Hospital Regional de Juazeiro (BA)

Eles se deslocam dos mais variados destinos. Saem de casa ainda pela madrugada levando na bagagem algumas mudas de roupas, produtos de higiene pessoal, e a esperança de retornarem ao aconchego do lar com boas notícias. Esta é a rotina de muitas pessoas que buscam assistência médica fora dos seus municípios de origem, já que vários hospitais das pequenas cidades do interior não dispõem de atendimento especializado e infraestrutura adequada para casos cirúrgicos e de emergência.

A aposentada Maria Ferreira Dias, 68 anos, faz parte desse grupo. Pelo menos duas vezes por semana, acorda às 4h30 da manhã e segue viagem de Pindobaçu (BA), para o município de Juazeiro (BA), onde passa por avaliação médica no Hospital Regional da cidade (HRJ- Gestão IMIP) depois de ter amputado o pé em decorrência da diabetes.  “É um sofrimento. Tem dias que chego aqui por volta das 7h da manhã, e só sou atendida lá pra uma hora da tarde, quando volto pra casa já é noite”, reclama.

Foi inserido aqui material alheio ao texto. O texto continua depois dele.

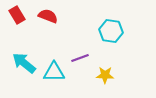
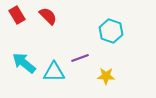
red semicircle: rotated 24 degrees clockwise
cyan hexagon: rotated 10 degrees clockwise
yellow star: moved 1 px right, 1 px down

Maria Ferreira chega a esperar até seis horas para ser atendida

Para se deslocar até Juazeiro, Dona Maria Ferreira utiliza o transporte oferecido gratuitamente pela prefeitura da sua cidade, são 170 km de estrada. Ela vem acompanhada do marido Rosalvo Ferreira, 70, que a ajuda com a cadeira de rodas. “Eu também sou diabético. Mas não tem jeito, a gente espera tanto ser atendido que acaba comendo coisas que não devia”, diz o aposentado enquanto divide um pastel frito e um cafezinho com a mulher.

Ali perto, o senhor Diaquino Martim da Cruz, agricultor, 65 anos, aguarda junto com a cunhada a permissão para visitar a esposa Maria de Lourdes Sousa, 60, que se submeteu a uma cirurgia no dia anterior. Dona Maria estava internada há 22 dias em um hospital de Campo Alegre de Lourdes (BA) depois de ter furado o pé com um espinho enquanto trabalhava na roça. “Ela sofreu muito esses dias por lá, o pé dela ‘tava’ piorando. Os médicos encaminharam ela aqui pro Hospital Regional pra fazer uma cirurgia”, lembra o agricultor.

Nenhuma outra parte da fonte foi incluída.